» **Task statement**
Once you find the line below that has "PELICULAS EN BLOGHORROR?", output it and every line after it exactly, stopping after the line that has "rămâne fără ele, celulele care dau", with no pictures.

Saved data entries:
※
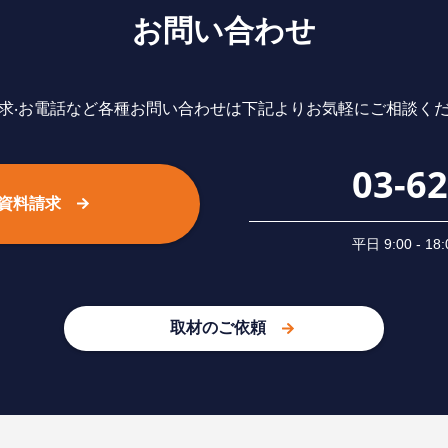
お問い合わせ
求‧お電話など各種お問い合わせは下記よりお気軽にご相談く
03-6
資料請求
平⽇ 9:00 -
取材のご依頼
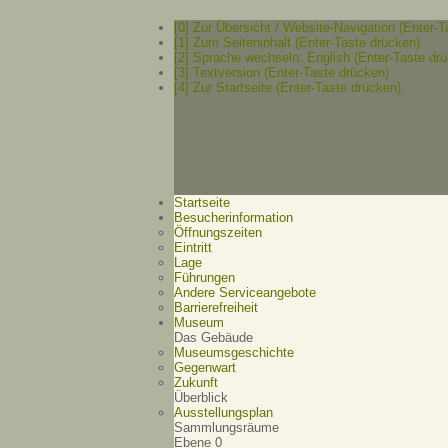
[0] Zur Übersicht / Website-Navigation (Enter-T
[1] Zum Seiteninhalt (Enter-Taste drücken).
[2] Sprache wechseln: English (Enter-Taste drü
[3] Textversion (Enter-Taste drücken)
[4] Zur Startseite (Enter-Taste drücken).
Startseite
Besucherinformation
Öffnungszeiten
Eintritt
Lage
Führungen
Andere Serviceangebote
Barrierefreiheit
Museum
Das Gebäude
Museumsgeschichte
Gegenwart
Zukunft
Überblick
Ausstellungsplan
Sammlungsräume
Ebene 0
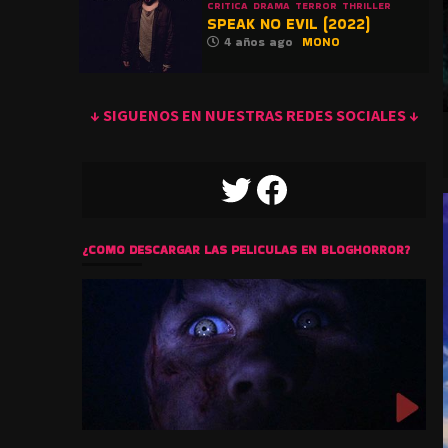
CRITICA
DRAMA
TERROR
THRILLER
SPEAK NO EVIL (2022)
4 años ago
MONO
↓ SIGUENOS EN NUESTRAS REDES SOCIALES ↓
TWITTER
FACEBOOK
¿COMO DESCARGAR LAS PELICULAS EN BLOGHORROR?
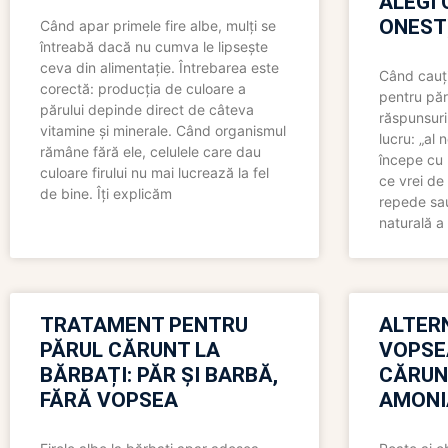
ALEGI 
ONEST
Când apar primele fire albe, mulți se
întreabă dacă nu cumva le lipsește
ceva din alimentație. Întrebarea este
Când cauți
corectă: producția de culoare a
pentru păr
părului depinde direct de câteva
răspunsuri
vitamine și minerale. Când organismul
lucru: „al
rămâne fără ele, celulele care dau
începe cu 
culoare firului nu mai lucrează la fel
ce vrei de 
de bine. Îți explicăm
repede sau
naturală a 
TRATAMENT PENTRU
ALTER
PĂRUL CĂRUNT LA
VOPSE
BĂRBAȚI: PĂR ȘI BARBĂ,
CĂRUN
FĂRĂ VOPSEA
AMONI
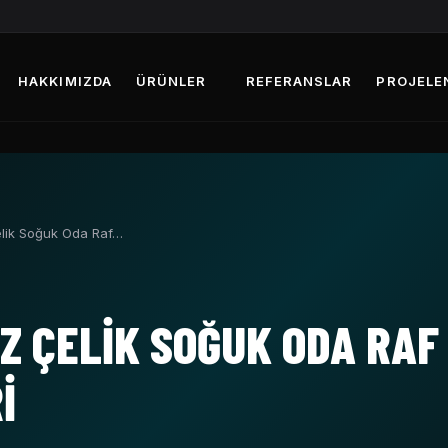
HAKKIMIZDA
ÜRÜNLER
REFERANSLAR
PROJELE
lik Soğuk Oda Raf…
 ÇELIK SOĞUK ODA RAF
I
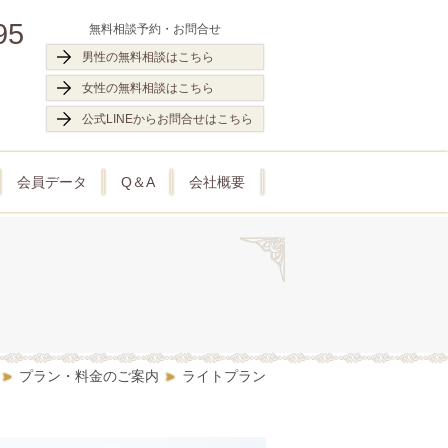
95
無料相談予約・お問合せ
男性の無料相談はこちら
女性の無料相談はこちら
公式LINEからお問合せはこちら
会員データ
Q＆A
会社概要
プラン・料金のご案内
ライトプラン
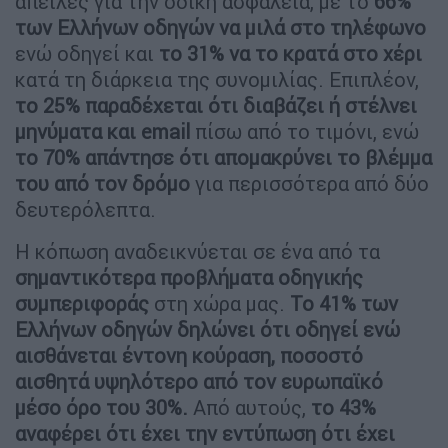
απειλές για την οδική ασφάλεια, με το
66%
των Ελλήνων οδηγών να μιλά στο τηλέφωνο
ενώ οδηγεί και
το 31% να το κρατά στο χέρι
κατά τη διάρκεια της συνομιλίας. Επιπλέον,
το 25% παραδέχεται ότι διαβάζει ή στέλνει
μηνύματα και email
πίσω από το τιμόνι, ενώ
το 70% απάντησε ότι απομακρύνει το βλέμμα
του από τον δρόμο
για περισσότερα από δύο
δευτερόλεπτα.
Η κόπωση αναδεικνύεται σε ένα από τα
σημαντικότερα προβλήματα οδηγικής
συμπεριφοράς
στη χώρα μας.
Το 41% των
Ελλήνων οδηγών δηλώνει ότι οδηγεί ενώ
αισθάνεται έντονη κούραση, ποσοστό
αισθητά υψηλότερο από τον ευρωπαϊκό
μέσο όρο του 30%.
Από αυτούς,
το 43%
αναφέρει ότι έχει την εντύπωση ότι έχει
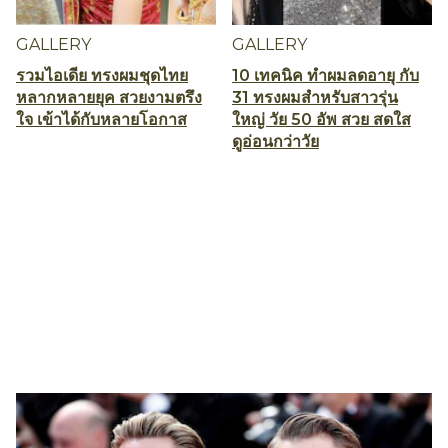
GALLERY
GALLERY
รวมไอเดีย ทรงผมชุดไทย
10 เทคนิค ทำผมลดอายุ กับ
หลากหลายยุค สวยงามตรึง
31 ทรงผมสำหรับสาวรุ่น
ใจ เข้าได้กับหลายโอกาส
ใหญ่ วัย 50 อัพ สวย สดใส
ดูอ่อนกว่าวัย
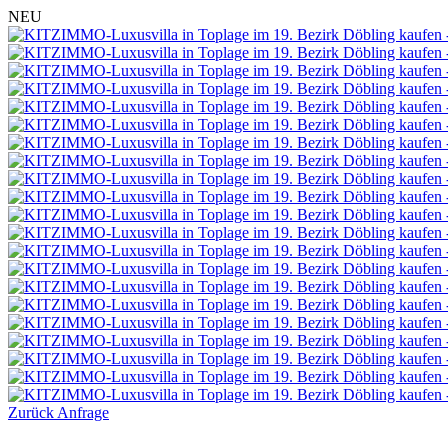
NEU
Zurück
Anfrage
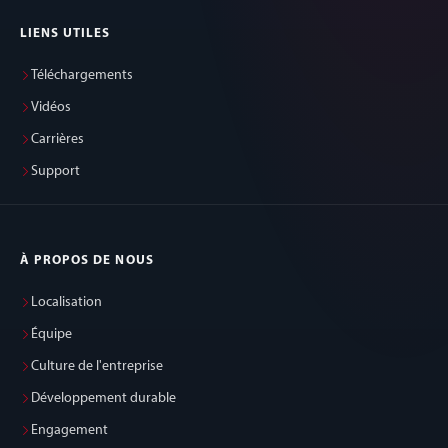
LIENS UTILES
Téléchargements
Vidéos
Carrières
Support
À PROPOS DE NOUS
Localisation
Équipe
Culture de l'entreprise
Développement durable
Engagement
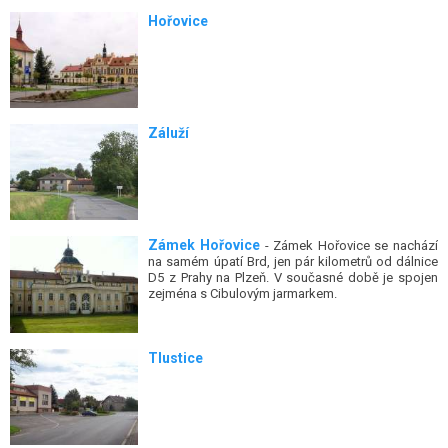
Hořovice
Záluží
Zámek Hořovice
- Zámek Hořovice se nachází
na samém úpatí Brd, jen pár kilometrů od dálnice
D5 z Prahy na Plzeň. V současné době je spojen
zejména s Cibulovým jarmarkem.
Tlustice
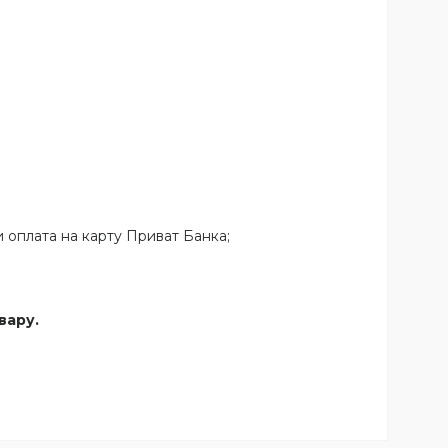
 оплата на карту Приват Банка;
вару.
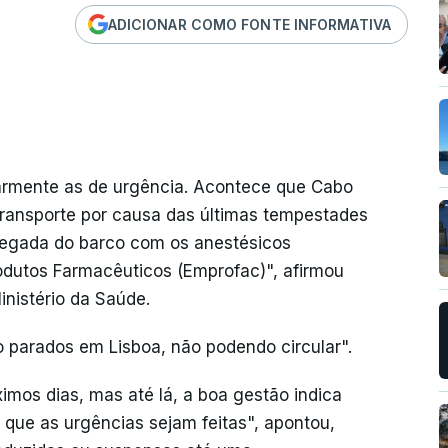
ADICIONAR COMO FONTE INFORMATIVA
larmente as de urgência. Acontece que Cabo
transporte por causa das últimas tempestades
hegada do barco com os anestésicos
odutos Farmacêuticos (Emprofac)", afirmou
nistério da Saúde.
 parados em Lisboa, não podendo circular".
mos dias, mas até lá, a boa gestão indica
 que as urgências sejam feitas", apontou,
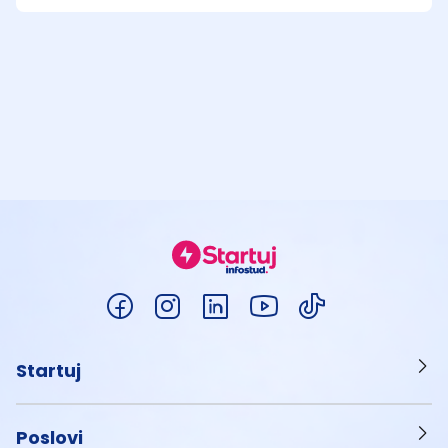
Startuj
Poslovi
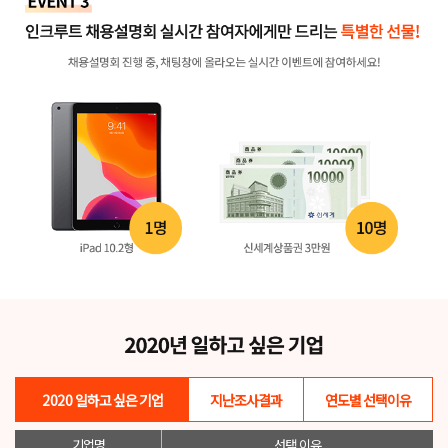
2020
일하고 싶은 기업
지난조사결과
연도별 선택이유
기업명
선택 이유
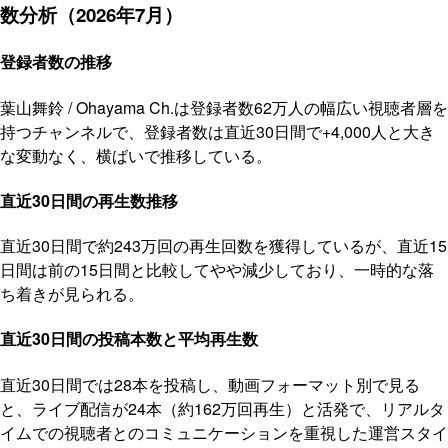
数分析（2026年7月）
登録者数の推移
葉山舞鈴 / Ohayama Ch.は登録者数62万人の幅広い視聴者層を
持つチャンネルで、登録者数は直近30日間で+4,000人と大き
な変動なく、横ばいで推移している。
直近30日間の再生数推移
直近30日間で約243万回の再生回数を獲得しているが、直近15
日間は前の15日間と比較してやや減少しており、一時的な落
ち着きが見られる。
直近30日間の投稿本数と平均再生数
直近30日間では28本を投稿し、動画フォーマット別で見る
と、ライブ配信が24本（約162万回再生）と活発で、リアルタ
イムでの視聴者とのコミュニケーションを重視した運営スタイ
※
» **Task solution**
¿COMO DESCARGAR LAS PELICULAS EN BLOGHORROR?
ALEGI 
ONEST
Când apar primele fire albe, mulți se
întreabă dacă nu cumva le lipsește
ceva din alimentație. Întrebarea este
Când cauți
corectă: producția de culoare a
pentru păr
părului depinde direct de câteva
răspunsuri
vitamine și minerale. Când organismul
lucru: „al
rămâne fără ele, celulele care dau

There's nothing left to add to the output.